▼▼▼

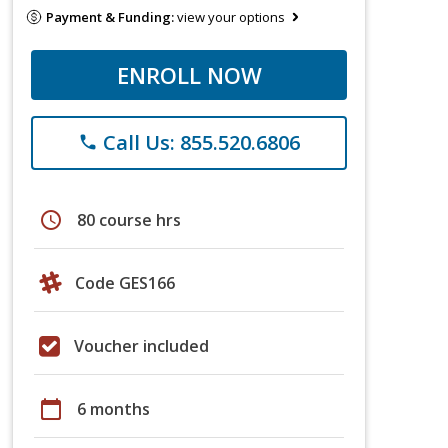
Payment & Funding:
view your options
ENROLL NOW
Call Us: 855.520.6806
phone
schedule
80 course hrs
Code GES166
Voucher included
calendar_today
6 months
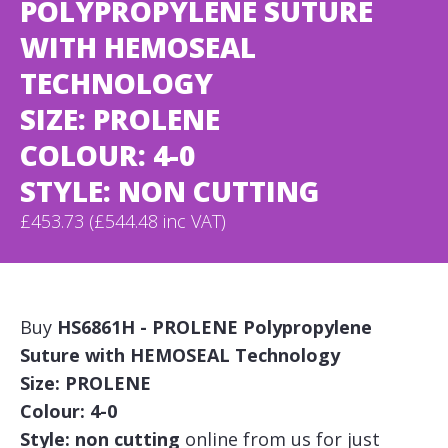
POLYPROPYLENE SUTURE
WITH HEMOSEAL
TECHNOLOGY
SIZE: PROLENE
COLOUR: 4-0
STYLE: NON CUTTING
£453.73 (£544.48 inc VAT)
Buy
HS6861H - PROLENE Polypropylene
Suture with HEMOSEAL Technology
Size: PROLENE
Colour: 4-0
Style: non cutting
online from us for just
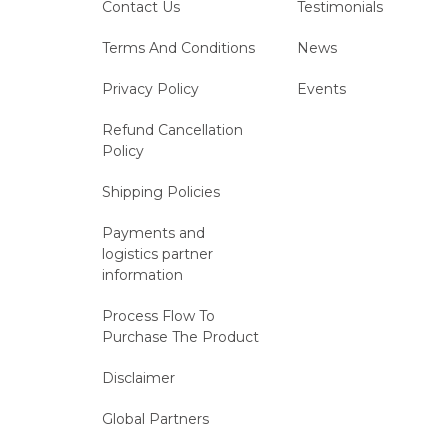
Contact Us
Testimonials
Terms And Conditions
News
Privacy Policy
Events
Refund Cancellation
Policy
Shipping Policies
Payments and
logistics partner
information
Process Flow To
Purchase The Product
Disclaimer
Global Partners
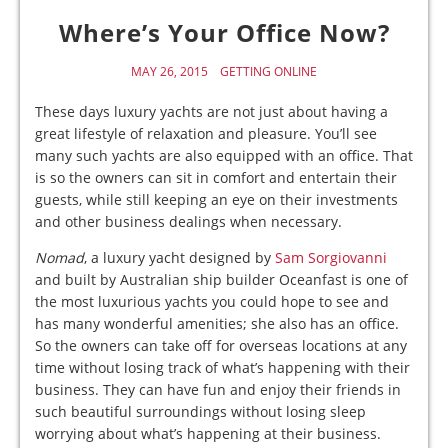
Where’s Your Office Now?
MAY 26, 2015
GETTING ONLINE
These days luxury yachts are not just about having a
great lifestyle of relaxation and pleasure. You’ll see
many such yachts are also equipped with an office. That
is so the owners can sit in comfort and entertain their
guests, while still keeping an eye on their investments
and other business dealings when necessary.
Nomad
, a luxury yacht designed by
Sam Sorgiovanni
and built by Australian ship builder Oceanfast is one of
the most luxurious yachts you could hope to see and
has many wonderful amenities; she also has an office.
So the owners can take off for overseas locations at any
time without losing track of what’s happening with their
business. They can have fun and enjoy their friends in
such beautiful surroundings without losing sleep
worrying about what’s happening at their business.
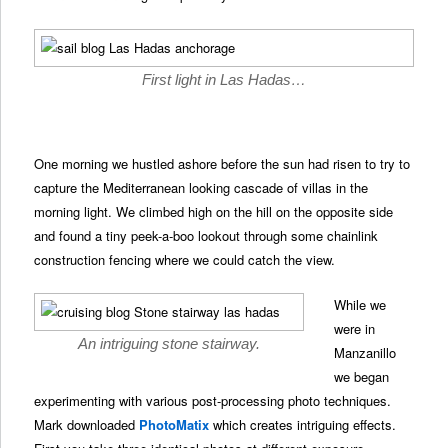
First light in Las Hadas…
One morning we hustled ashore before the sun had risen to try to
capture the Mediterranean looking cascade of villas in the
morning light. We climbed high on the hill on the opposite side
and found a tiny peek-a-boo lookout through some chainlink
construction fencing where we could catch the view.
While we
were in
An intriguing stone stairway.
Manzanillo
we began
experimenting with various post-processing photo techniques.
Mark downloaded
PhotoMatix
which creates intriguing effects.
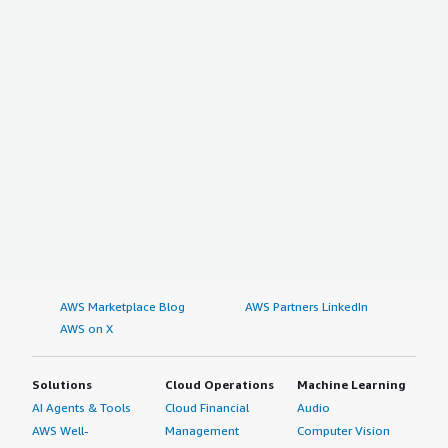
AWS Marketplace Blog
AWS Partners LinkedIn
AWS on X
Solutions
Cloud Operations
Machine Learning
AI Agents & Tools
Cloud Financial
Audio
AWS Well-
Management
Computer Vision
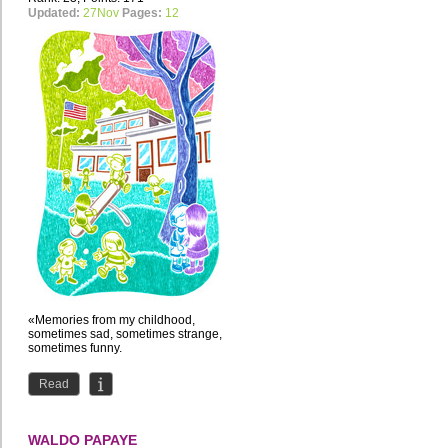
Updated:
27Nov
Pages:
12
«Memories from my childhood,
sometimes sad, sometimes strange,
sometimes funny.
Read
WALDO PAPAYE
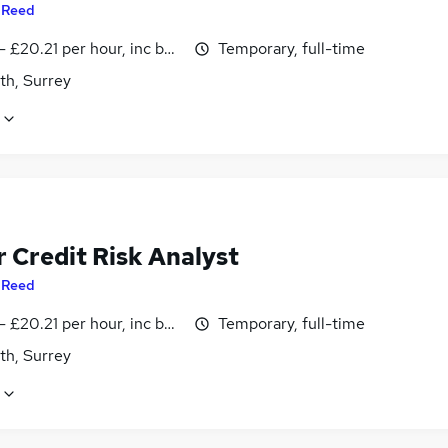
y
Reed
- £20.21 per hour, inc benefits
Temporary, full-time
th, Surrey
 Credit Risk Analyst
y
Reed
- £20.21 per hour, inc benefits
Temporary, full-time
th, Surrey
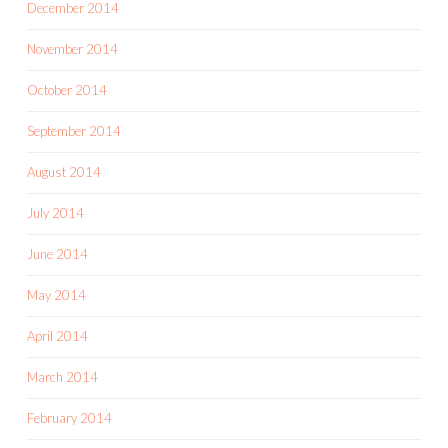
December 2014
November 2014
October 2014
September 2014
August 2014
July 2014
June 2014
May 2014
April 2014
March 2014
February 2014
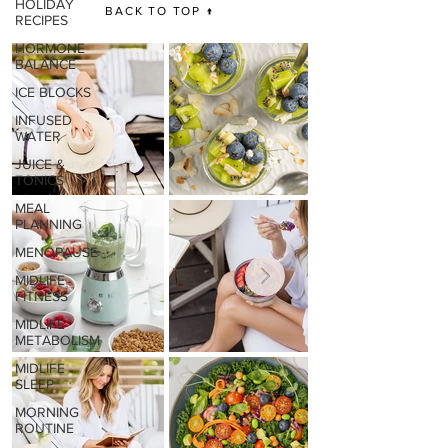
HOLIDAY
BACK TO TOP ↑
RECIPES
HORMONE
BALANCE
ICE BLOCKS
INFUSED
WATER
JUICE &
TONICS
MEAL
PLANNING
MENOPAUSE
MIDLIFE
FITNESS
MIDLIFE
METABOLISM
MIDLIFE
SLEEP
MORNING
ROUTINE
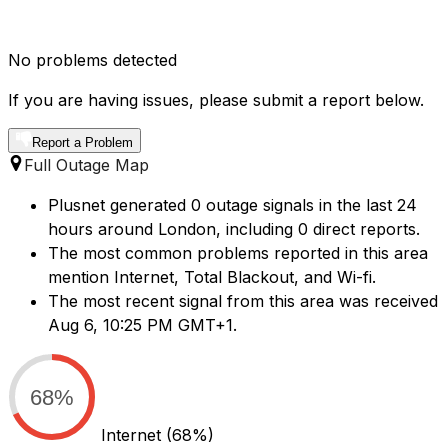
No problems detected
If you are having issues, please submit a report below.
Report a Problem
Full Outage Map
Plusnet generated 0 outage signals in the last 24
hours around London, including 0 direct reports.
The most common problems reported in this area
mention Internet, Total Blackout, and Wi-fi.
The most recent signal from this area was received
Aug 6, 10:25 PM GMT+1.
68%
Internet
(68%)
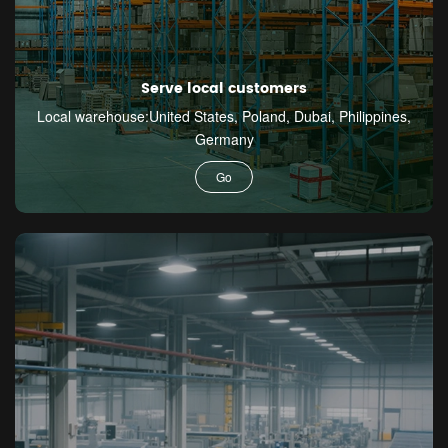
Serve local customers
Local warehouse:United States, Poland, Dubai, Philippines,
Germany
Go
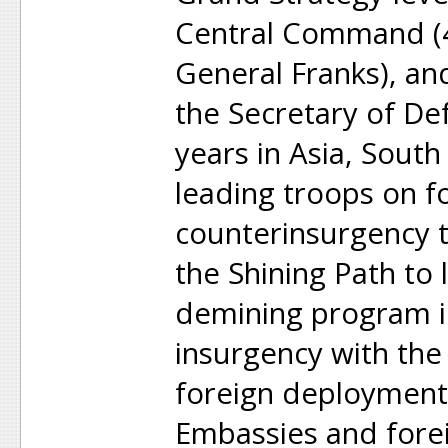
Central Command (4-
General Franks), a
the Secretary of De
years in Asia, Sout
leading troops on f
counterinsurgency t
the Shining Path to 
demining program 
insurgency with th
foreign deployments
Embassies and fore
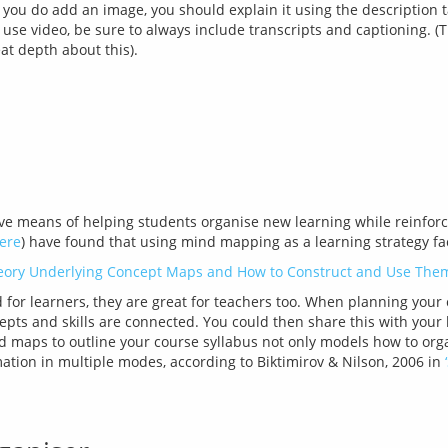
 you do add an image, you should explain it using the description t
 use video, be sure to always include transcripts and captioning. 
at depth about this).
e means of helping students organise new learning while reinforc
ere
eory Underlying Concept Maps and How to Construct and Use Them
for learners, they are great for teachers too. When planning your
pts and skills are connected. You could then share this with your 
nd maps to outline your course syllabus not only models how to orga
ation in multiple modes, according to Biktimirov & Nilson, 2006 in 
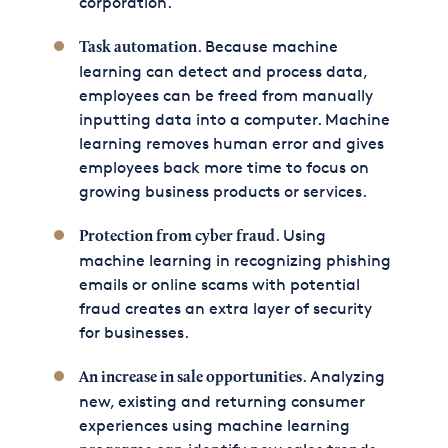
corporation.
. Because machine
Task automation
learning can detect and process data,
employees can be freed from manually
inputting data into a computer. Machine
learning removes human error and gives
employees back more time to focus on
growing business products or services.
. Using
Protection from cyber fraud
machine learning in recognizing phishing
emails or online scams with potential
fraud creates an extra layer of security
for businesses.
. Analyzing
An increase in sale opportunities
new, existing and returning consumer
experiences using machine learning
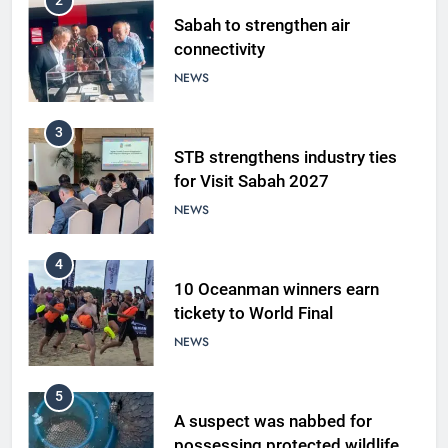
2
Sabah to strengthen air
connectivity
NEWS
3
STB strengthens industry ties
for Visit Sabah 2027
NEWS
4
10 Oceanman winners earn
tickety to World Final
NEWS
5
A suspect was nabbed for
possessing protected wildlife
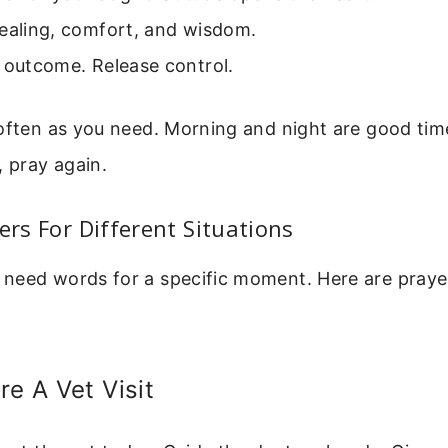
healing, comfort, and wisdom.
 outcome. Release control.
 often as you need. Morning and night are good ti
, pray again.
yers For Different Situations
need words for a specific moment. Here are pray
re A Vet Visit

▲▲▲

INSTRUCTIONS TO FOLLOW:
Among the entries above, determine how many lines hold the string "this" and report that number alone.

TASK RESPONSE:
4